(Dataset entries)
####################
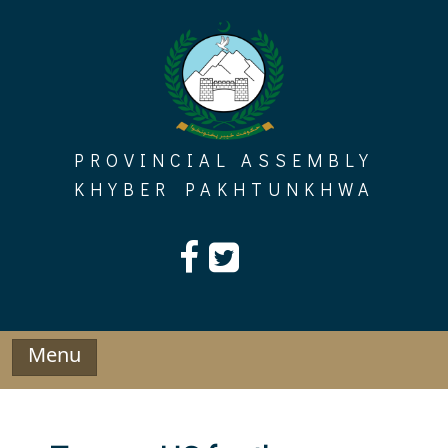
Skip
to
content
PROVINCIAL ASSEMBLY
KHYBER PAKHTUNKHWA
Menu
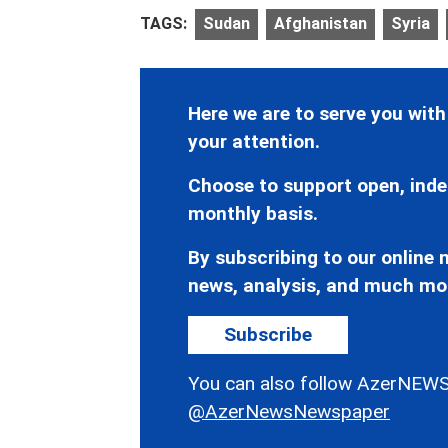
TAGS:
Sudan
Afghanistan
Syria
Here we are to serve you with
your attention.
Choose to support open, inde
monthly basis.
By subscribing to our online n
news, analysis, and much mo
Subscribe
You can also follow AzerNEWS
@AzerNewsNewspaper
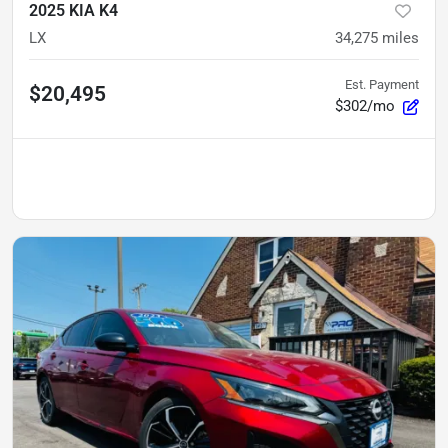
2025 KIA K4
LX
34,275
miles
Est. Payment
$20,495
$302/mo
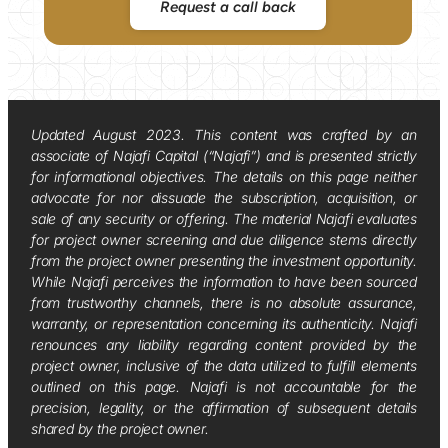
Request a call back
Updated August 2023. This content was crafted by an
associate of Najafi Capital (“Najafi”) and is presented strictly
for informational objectives. The details on this page neither
advocate for nor dissuade the subscription, acquisition, or
sale of any security or offering. The material Najafi evaluates
for project owner screening and due diligence stems directly
from the project owner presenting the investment opportunity.
While Najafi perceives the information to have been sourced
from trustworthy channels, there is no absolute assurance,
warranty, or representation concerning its authenticity. Najafi
renounces any liability regarding content provided by the
project owner, inclusive of the data utilized to fulfill elements
outlined on this page. Najafi is not accountable for the
precision, legality, or the affirmation of subsequent details
shared by the project owner.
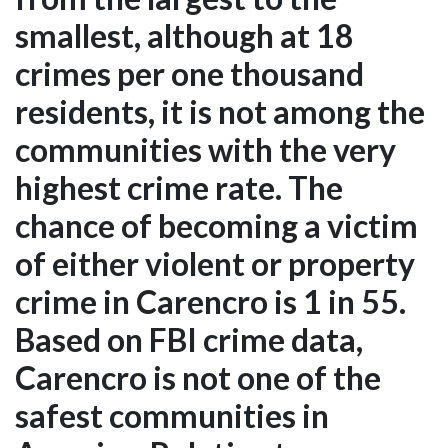
smallest, although at 18
crimes per one thousand
residents, it is not among the
communities with the very
highest crime rate. The
chance of becoming a victim
of either violent or property
crime in Carencro is 1 in 55.
Based on FBI crime data,
Carencro is not one of the
safest communities in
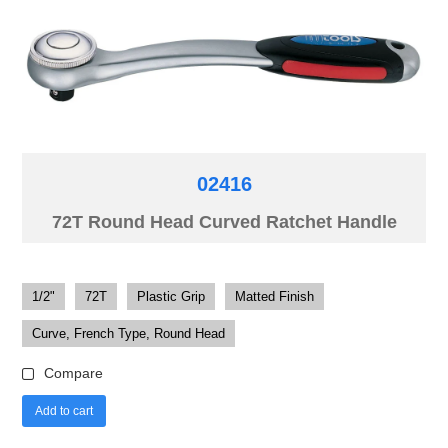
02416
72T Round Head Curved Ratchet Handle
1/2"
72T
Plastic Grip
Matted Finish
Curve, French Type, Round Head
Compare
Add to cart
####################
— About this task —
Keep only those lines of the records that hold "owner", and return them.

— Reply to the exercise —
for project owner screening and due diligence stems directly
from the project owner presenting the investment opportunity.
project owner, inclusive of the data utilized to fulfill elements
shared by the project owner.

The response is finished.